Dataset entries
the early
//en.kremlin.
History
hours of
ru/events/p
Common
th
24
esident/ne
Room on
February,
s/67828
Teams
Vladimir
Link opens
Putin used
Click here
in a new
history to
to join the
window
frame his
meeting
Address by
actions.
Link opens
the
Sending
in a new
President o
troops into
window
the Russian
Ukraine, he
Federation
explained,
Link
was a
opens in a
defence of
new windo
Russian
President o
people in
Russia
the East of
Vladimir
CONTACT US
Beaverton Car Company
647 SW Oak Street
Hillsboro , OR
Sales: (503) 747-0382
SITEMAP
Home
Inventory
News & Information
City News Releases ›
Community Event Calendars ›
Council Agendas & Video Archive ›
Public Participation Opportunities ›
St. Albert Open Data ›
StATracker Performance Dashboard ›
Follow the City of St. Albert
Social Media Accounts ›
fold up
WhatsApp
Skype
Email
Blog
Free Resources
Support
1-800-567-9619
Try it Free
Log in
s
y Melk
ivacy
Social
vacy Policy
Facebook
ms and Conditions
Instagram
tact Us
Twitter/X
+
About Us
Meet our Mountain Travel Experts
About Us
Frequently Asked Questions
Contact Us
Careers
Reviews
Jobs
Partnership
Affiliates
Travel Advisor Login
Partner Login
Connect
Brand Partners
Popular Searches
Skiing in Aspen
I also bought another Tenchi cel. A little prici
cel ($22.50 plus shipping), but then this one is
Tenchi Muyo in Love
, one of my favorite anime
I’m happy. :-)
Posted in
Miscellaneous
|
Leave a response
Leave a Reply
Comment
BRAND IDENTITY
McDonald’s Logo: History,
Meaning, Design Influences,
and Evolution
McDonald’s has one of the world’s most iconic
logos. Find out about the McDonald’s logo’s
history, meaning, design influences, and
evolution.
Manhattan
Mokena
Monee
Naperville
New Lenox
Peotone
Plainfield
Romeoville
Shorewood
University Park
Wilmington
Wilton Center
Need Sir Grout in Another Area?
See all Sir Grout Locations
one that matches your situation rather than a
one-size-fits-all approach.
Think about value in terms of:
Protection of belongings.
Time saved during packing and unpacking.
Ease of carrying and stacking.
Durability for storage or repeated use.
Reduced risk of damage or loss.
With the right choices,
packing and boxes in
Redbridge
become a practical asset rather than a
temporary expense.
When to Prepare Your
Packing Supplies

Task statement |
Print every record above exactly as it appears.

Expected answer |
the early
//en.kremlin.
History
hours of
ru/events/p
Common
th
24
esident/ne
Room on
February,
s/67828
Teams
Vladimir
Link opens
Putin used
Click here
in a new
history to
to join the
window
frame his
meeting
Address by
actions.
Link opens
the
Sending
in a new
President o
troops into
window
the Russian
Ukraine, he
Federation
explained,
Link
was a
opens in a
defence of
new windo
Russian
President o
people in
Russia
the East of
Vladimir
CONTACT US
Beaverton Car Company
647 SW Oak Street
Hillsboro , OR
Sales: (503) 747-0382
SITEMAP
Home
Inventory
News & Information
City News Releases ›
Community Event Calendars ›
Council Agendas & Video Archive ›
Public Participation Opportunities ›
St. Albert Open Data ›
StATracker Performance Dashboard ›
Follow the City of St. Albert
Social Media Accounts ›
fold up
WhatsApp
Skype
Email
Blog
Free Resources
Support
1-800-567-9619
Try it Free
Log in
s
y Melk
ivacy
Social
vacy Policy
Facebook
ms and Conditions
Instagram
tact Us
Twitter/X
+
About Us
Meet our Mountain Travel Experts
About Us
Frequently Asked Questions
Contact Us
Careers
Reviews
Jobs
Partnership
Affiliates
Travel Advisor Login
Partner Login
Connect
Brand Partners
Popular Searches
Skiing in Aspen
I also bought another Tenchi cel. A little prici
cel ($22.50 plus shipping), but then this one is
Tenchi Muyo in Love
, one of my favorite anime
I’m happy. :-)
Posted in
Miscellaneous
|
Leave a response
Leave a Reply
Comment
BRAND IDENTITY
McDonald’s Logo: History,
Meaning, Design Influences,
and Evolution
McDonald’s has one of the world’s most iconic
logos. Find out about the McDonald’s logo’s
history, meaning, design influences, and
evolution.
Manhattan
Mokena
Monee
Naperville
New Lenox
Peotone
Plainfield
Romeoville
Shorewood
University Park
Wilmington
Wilton Center
Need Sir Grout in Another Area?
See all Sir Grout Locations
one that matches your situation rather than a
one-size-fits-all approach.
Think about value in terms of:
Protection of belongings.
Time saved during packing and unpacking.
Ease of carrying and stacking.
Durability for storage or repeated use.
Reduced risk of damage or loss.
With the right choices,
packing and boxes in
Redbridge
become a practical asset rather than a
temporary expense.
When to Prepare Your
Packing Supplies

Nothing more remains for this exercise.